更值得作一比较的是:钟嵘《诗品》论“诗”,只重“天才”,不重“学问”;而刘勰《文心雕龙》论“文”,则是“才”、“学”并重,认为“才为盟主,学为辅佐”(《文心雕龙·事类第三十八》)。可是在钟嵘眼里,“学问”只能使诗人成为后来被颜之推所嘲讽的“詅痴符”(见下)。从这一简单的比较中,完全可以得出钟嵘比刘勰更重“天才”的结论。

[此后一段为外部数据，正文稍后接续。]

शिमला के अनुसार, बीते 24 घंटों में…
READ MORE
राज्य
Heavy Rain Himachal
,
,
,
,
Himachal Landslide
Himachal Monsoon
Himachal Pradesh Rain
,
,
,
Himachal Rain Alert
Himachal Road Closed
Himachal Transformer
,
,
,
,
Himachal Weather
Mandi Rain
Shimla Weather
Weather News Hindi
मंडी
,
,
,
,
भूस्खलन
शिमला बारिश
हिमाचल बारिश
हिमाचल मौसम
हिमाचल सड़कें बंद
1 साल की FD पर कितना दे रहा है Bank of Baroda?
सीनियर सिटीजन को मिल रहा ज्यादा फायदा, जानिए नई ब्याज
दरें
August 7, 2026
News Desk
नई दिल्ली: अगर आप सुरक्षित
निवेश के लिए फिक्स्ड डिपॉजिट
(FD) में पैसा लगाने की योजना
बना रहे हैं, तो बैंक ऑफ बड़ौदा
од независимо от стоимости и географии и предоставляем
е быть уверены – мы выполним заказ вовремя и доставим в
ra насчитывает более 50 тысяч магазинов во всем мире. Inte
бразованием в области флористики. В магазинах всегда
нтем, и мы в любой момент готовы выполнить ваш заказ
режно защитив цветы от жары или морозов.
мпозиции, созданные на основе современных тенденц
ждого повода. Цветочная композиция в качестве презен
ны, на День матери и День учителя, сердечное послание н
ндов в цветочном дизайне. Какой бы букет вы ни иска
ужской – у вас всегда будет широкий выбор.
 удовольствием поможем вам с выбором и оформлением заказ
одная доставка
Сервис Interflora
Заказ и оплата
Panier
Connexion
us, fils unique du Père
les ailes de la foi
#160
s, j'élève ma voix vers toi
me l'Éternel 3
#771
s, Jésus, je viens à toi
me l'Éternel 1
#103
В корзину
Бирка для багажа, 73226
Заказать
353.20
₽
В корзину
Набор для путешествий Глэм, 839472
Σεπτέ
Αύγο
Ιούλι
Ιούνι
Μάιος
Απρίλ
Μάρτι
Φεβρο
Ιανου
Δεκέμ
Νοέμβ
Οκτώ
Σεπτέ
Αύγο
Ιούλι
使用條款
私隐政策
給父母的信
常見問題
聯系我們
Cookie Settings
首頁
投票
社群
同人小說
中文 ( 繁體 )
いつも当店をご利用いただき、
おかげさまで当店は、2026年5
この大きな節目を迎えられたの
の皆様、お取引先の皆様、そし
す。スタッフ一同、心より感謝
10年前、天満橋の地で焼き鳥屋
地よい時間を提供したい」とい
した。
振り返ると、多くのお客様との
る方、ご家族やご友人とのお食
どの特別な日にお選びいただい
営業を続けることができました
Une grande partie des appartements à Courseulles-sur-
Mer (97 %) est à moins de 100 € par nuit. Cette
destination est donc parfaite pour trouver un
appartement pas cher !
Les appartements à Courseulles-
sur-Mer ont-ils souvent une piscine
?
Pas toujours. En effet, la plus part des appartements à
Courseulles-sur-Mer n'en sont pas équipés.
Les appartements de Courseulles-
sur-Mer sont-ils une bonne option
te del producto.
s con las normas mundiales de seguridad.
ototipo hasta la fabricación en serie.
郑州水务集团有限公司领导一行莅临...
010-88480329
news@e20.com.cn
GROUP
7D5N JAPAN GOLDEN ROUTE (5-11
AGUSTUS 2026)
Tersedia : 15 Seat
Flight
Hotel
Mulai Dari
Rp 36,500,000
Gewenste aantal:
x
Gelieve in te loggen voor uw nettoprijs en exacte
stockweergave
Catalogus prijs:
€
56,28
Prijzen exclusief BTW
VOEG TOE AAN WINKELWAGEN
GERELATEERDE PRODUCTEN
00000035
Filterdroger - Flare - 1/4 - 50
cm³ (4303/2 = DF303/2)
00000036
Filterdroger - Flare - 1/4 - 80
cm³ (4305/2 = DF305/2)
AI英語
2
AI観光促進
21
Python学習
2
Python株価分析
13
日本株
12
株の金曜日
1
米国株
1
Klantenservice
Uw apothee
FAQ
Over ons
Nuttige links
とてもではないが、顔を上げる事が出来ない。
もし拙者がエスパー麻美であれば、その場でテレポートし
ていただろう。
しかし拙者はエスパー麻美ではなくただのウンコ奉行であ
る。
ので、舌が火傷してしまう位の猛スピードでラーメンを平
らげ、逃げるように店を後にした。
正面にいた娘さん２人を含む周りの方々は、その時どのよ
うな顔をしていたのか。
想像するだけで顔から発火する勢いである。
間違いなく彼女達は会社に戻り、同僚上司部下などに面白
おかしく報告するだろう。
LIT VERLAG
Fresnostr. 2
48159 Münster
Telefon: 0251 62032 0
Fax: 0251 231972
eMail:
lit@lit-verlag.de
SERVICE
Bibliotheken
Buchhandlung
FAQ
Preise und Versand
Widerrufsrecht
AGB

综上所论可知,刘勰《文心雕龙》和钟嵘《诗品》虽然都是重才的,但却不尽相同。首先,刘勰所论的是“通才”,钟嵘所论的是“偏才”。其次,刘勰“才”、“学”并重,钟嵘则只重“天才”,不重“学问”。故其对后代诗论的影响,也不可一概而论;从总体上说,二者皆不可轩轾。若要硬说有什么不同的话,殆因《文心雕龙》“体大而虑周”(15),故其影响也就更周全;《诗品》因“思深而意远”(16),其影响就显得更为深入。而具体到对袁枚“性灵说”的影响言之,因为是“对口”的缘故,《诗品》或甚在《文心雕龙》之上。袁枚云:“人有满腔书卷,无处张皇,当为考据之学,自成一家;其次则骈体文,侭可铺排,何必借诗为卖弄?自《三百篇》至今日,凡诗之传者,都是性灵,不关堆垛,惟李义山诗稍多典故,然皆用才情驱使,不专砌填也。余续司空表圣《诗品》,第三首便曰《博习》,言诗之必根于学,所谓‘不从糟粕,安得精英’是也。近见作诗者,全仗糟粕,琐碎零星,如剃僧发,如拆袜线,句句加注,是将诗当考据作矣。虑吾说之害也,故《续元遗山论诗》末一首云:‘天涯有客号詅痴,误把抄书当作诗,抄到钟嵘《诗品》日,该他知道性灵时。’”(17)这是一段论述自己所标举的“性灵说”的重要文字。论说“性灵说”者,无不引用。此文先说:“凡诗之传者,都是性灵,不关堆垛”;即与钟嵘《诗品序》“观古今胜语,多非补假,皆由直寻”及“吟咏情性,亦何贵乎用事”之义相同。其后他又引已之《续元遗山论诗绝句》末首,正言钟嵘《诗品》乃“性灵说”之“先导”(18)。而于刘勰《文心雕龙》,则未见有如此明白言说者。其所引《文心雕龙》次数虽多,却多是辨析文体及其它琐细方面如“练字”、“修改”等,没有一条述及论“性灵”者。且《文心雕龙》卷8尚有《事类》一篇专论“据事以类义,援古以证今”对于写好文章的重要性。其于随园写诗“不关堆垛”之论,正好相反。但是,我们不能因此而否定《文心雕龙》对袁枚性灵诗论说的深远影响。因为通常说来,事物之“源”都是多元的。即以一个“源”字而论,就有“起源”和“发源”之不同。往往是发源在前代,起源在当世,而发展则在将来。何况是诗论这样复杂的问题呢?就以上面引述的《续元遗山论诗绝句》末首来说吧,它的第一句“天涯有客号詅痴”,就也受主张“天才论”的颜之推《颜氏家训·文章》篇的影响。其云:“但成学士,自足为人;必乏天才,忽强操笔。吾见世人,至于无才思,自谓清华,流布丑拙,亦以众矣,江南号为詅痴符”。“詅痴”即这里的“詅痴符”,是对那些本无天才又好操笔作诗夸耀于人的人的嘲讽,说他们的诗作不过是自献其丑的标签罢了。这类江南“詅痴符”,盖就是钟嵘所说的南朝“膏腴子弟”,他们“耻文不逮,终朝点缀,分夜呻吟,独观谓为警策,众睹终沦平钝”;“徒自弃于高明,无涉于文流”;比那些“虽谢天才,且表学问”者,更不足道,但也同样受到钟嵘的嘲讽。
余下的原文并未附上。